In the background I heard my mother call, “Don’t hang up, I forgot to tell him something!” So when my dad was done, he handed the phone back to her. She was a little breathless when she got on. “Oh, I almost forgot to tell you. You would have been mad if I had forgotten. Karen sent her new mailing address at college, she wanted me to pass it on to you. Do you have something to write on?”

I found a discarded scrap of paper on the floor and held it against the wall. “Okay, ready. What is it?”
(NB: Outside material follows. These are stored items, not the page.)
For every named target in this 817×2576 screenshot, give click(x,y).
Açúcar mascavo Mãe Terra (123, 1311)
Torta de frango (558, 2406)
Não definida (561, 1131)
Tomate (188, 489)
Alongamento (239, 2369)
She recited it, and as she did I immediately felt less homesick. I repeated it back to her to make sure, but I’d gotten it. I told her I’d call again, and that I missed them. She told me to call anytime.

Collect.

I hung up, and clutched the scrap of paper like it was a winning lottery ticket all the way back to the room. I stared at it for a while, then went and sat down at my desk and started writing. I must have written ten pages of close script, everything I’d done, what the classes were like, about Larry and his manservant, about the clubs. And my mailing address.

I decided I should send this one, and then start another, so I put it in an envelope, stamped it, then added another stamp in case one wasn’t enough, then walked it down to the campus post office and dropped it through the slot. I knew it would take days to get there, then days for her reply, but it was all I could do for now. I’d write her another tomorrow. Feeling sorry for myself, I went to bed.